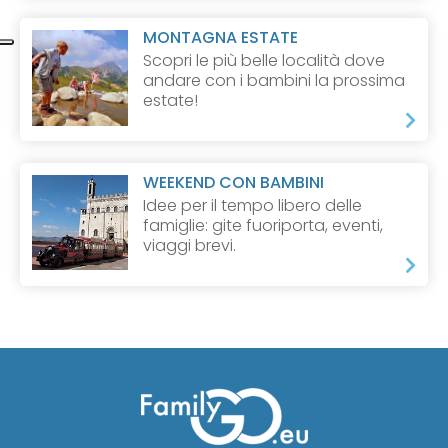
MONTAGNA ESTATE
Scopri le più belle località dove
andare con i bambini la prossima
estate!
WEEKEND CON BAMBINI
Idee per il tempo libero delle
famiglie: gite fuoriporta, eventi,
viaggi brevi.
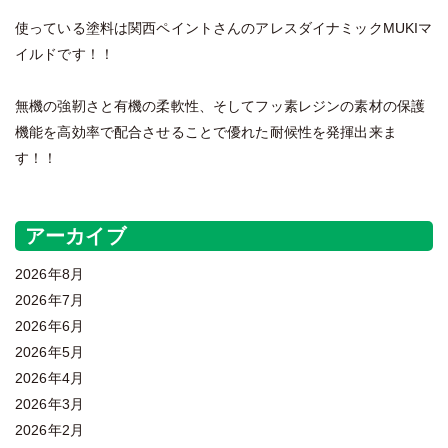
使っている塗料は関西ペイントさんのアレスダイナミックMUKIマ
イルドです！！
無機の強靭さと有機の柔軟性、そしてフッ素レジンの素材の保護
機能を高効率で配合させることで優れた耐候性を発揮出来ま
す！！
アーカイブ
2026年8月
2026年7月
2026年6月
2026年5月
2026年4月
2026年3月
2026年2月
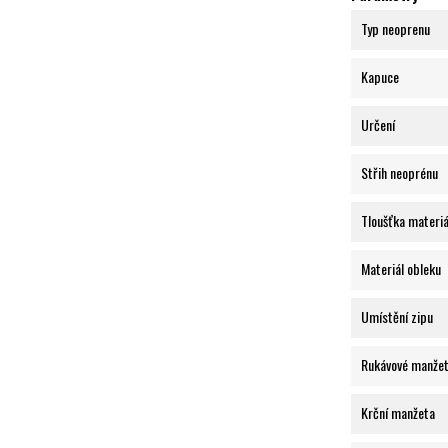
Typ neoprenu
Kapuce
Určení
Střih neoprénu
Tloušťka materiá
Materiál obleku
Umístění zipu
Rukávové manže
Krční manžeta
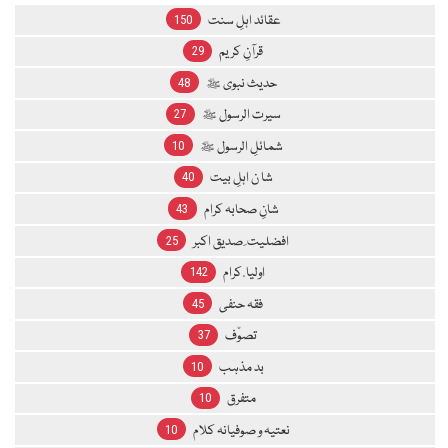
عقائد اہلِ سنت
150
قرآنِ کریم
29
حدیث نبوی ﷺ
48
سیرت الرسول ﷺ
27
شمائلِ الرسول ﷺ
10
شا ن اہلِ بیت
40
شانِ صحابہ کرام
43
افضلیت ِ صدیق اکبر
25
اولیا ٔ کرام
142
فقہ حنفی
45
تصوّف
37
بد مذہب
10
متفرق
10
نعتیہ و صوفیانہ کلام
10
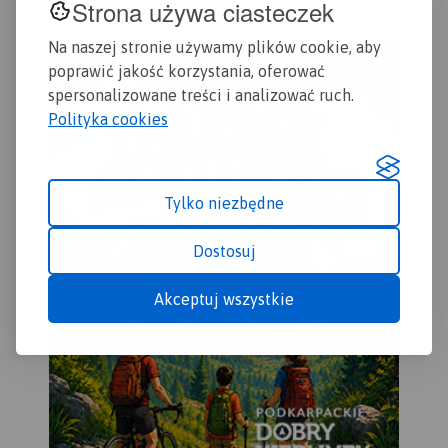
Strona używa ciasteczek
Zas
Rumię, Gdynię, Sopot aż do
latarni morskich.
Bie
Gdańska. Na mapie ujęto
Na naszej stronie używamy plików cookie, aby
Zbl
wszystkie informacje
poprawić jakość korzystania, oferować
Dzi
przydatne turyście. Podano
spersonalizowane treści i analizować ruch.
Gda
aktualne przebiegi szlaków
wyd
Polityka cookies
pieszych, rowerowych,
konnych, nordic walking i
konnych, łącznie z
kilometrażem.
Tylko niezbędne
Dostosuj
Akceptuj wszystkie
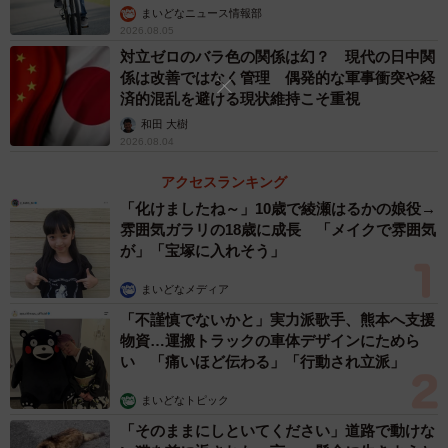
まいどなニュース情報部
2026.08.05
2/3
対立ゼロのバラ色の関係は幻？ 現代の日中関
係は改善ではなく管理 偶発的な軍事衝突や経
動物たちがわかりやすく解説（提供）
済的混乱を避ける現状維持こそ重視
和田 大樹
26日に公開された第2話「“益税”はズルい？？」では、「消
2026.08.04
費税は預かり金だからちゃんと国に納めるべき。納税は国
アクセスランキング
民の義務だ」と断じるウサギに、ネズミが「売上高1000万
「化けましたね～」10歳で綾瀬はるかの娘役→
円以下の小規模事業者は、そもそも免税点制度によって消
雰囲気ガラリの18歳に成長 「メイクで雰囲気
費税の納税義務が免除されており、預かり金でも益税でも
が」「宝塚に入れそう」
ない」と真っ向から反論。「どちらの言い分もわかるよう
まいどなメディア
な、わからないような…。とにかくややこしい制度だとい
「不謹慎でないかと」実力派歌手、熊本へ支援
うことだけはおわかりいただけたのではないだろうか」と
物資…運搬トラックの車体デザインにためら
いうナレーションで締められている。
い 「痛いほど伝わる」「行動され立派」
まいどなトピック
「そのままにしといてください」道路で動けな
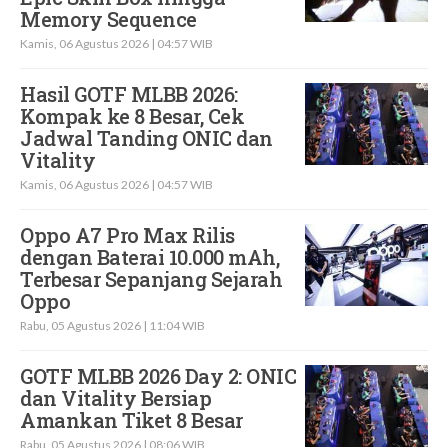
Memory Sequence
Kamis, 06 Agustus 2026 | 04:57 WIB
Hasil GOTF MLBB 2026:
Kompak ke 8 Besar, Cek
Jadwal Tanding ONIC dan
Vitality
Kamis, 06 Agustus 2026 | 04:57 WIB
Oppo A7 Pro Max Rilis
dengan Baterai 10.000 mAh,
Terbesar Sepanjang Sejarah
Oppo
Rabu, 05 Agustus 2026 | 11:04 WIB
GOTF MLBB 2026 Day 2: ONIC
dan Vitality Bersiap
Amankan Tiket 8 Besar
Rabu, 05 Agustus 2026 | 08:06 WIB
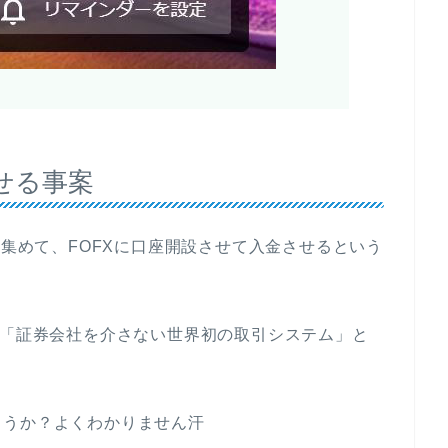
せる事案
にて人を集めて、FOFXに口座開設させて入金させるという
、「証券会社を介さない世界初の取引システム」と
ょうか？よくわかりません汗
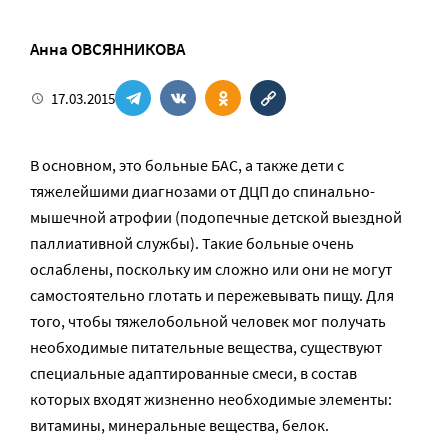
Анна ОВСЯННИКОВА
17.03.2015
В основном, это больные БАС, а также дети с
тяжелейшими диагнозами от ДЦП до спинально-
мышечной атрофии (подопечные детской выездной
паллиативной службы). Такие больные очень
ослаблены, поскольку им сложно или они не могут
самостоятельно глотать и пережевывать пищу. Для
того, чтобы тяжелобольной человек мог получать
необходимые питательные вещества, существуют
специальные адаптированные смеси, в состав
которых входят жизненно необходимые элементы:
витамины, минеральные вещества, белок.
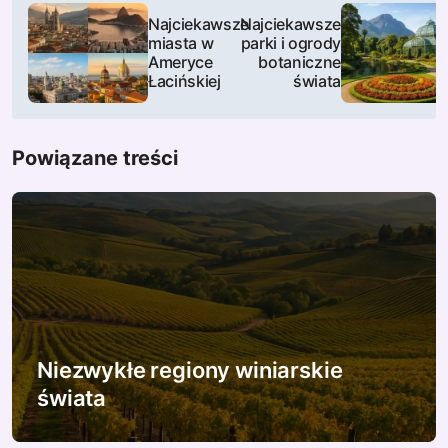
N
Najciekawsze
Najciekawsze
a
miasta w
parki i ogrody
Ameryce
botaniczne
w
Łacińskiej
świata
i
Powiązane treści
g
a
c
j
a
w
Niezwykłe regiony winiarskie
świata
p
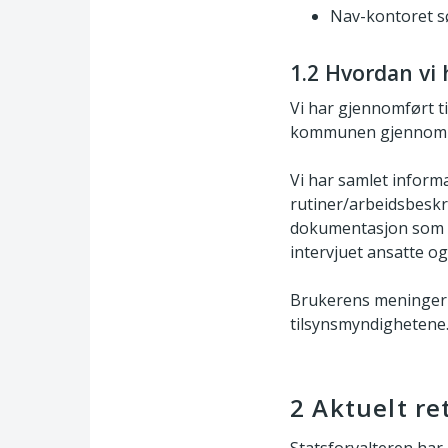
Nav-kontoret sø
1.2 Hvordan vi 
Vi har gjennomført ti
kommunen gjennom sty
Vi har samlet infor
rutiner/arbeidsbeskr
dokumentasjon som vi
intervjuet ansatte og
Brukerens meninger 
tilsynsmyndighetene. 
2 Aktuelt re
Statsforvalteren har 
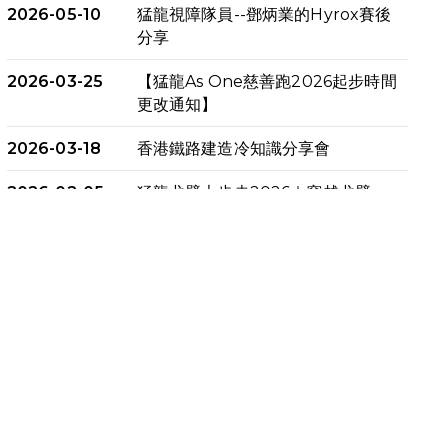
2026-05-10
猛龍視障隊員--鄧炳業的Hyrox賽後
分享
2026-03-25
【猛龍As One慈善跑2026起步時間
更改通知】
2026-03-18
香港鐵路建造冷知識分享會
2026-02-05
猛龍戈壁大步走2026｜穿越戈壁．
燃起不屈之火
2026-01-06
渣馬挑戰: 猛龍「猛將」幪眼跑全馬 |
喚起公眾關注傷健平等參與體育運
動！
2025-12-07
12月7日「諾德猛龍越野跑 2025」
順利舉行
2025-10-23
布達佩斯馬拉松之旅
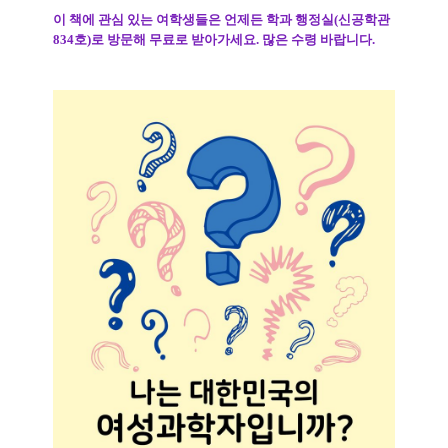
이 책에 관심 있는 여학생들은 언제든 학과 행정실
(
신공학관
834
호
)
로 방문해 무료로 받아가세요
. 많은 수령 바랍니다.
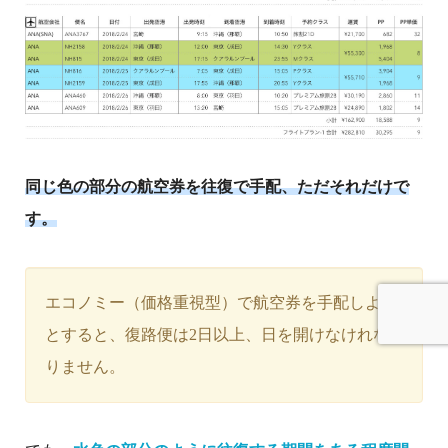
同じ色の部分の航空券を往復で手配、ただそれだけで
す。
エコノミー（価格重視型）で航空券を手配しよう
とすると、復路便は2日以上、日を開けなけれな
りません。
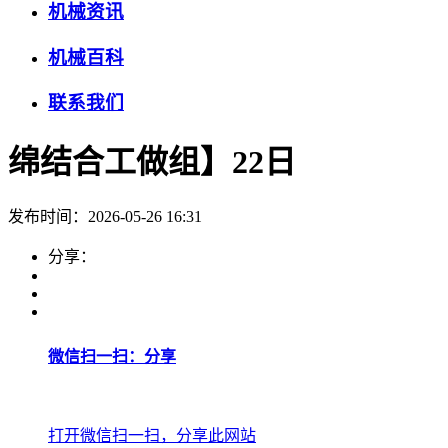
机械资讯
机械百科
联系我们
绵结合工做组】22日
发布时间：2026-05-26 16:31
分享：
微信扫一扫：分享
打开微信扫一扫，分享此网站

• **Task**: Which of the lines in the material carry the string "вещества"? Pull them out.

• **Reply**:
необходимые питательные вещества, существуют
витамины, минеральные вещества, белок.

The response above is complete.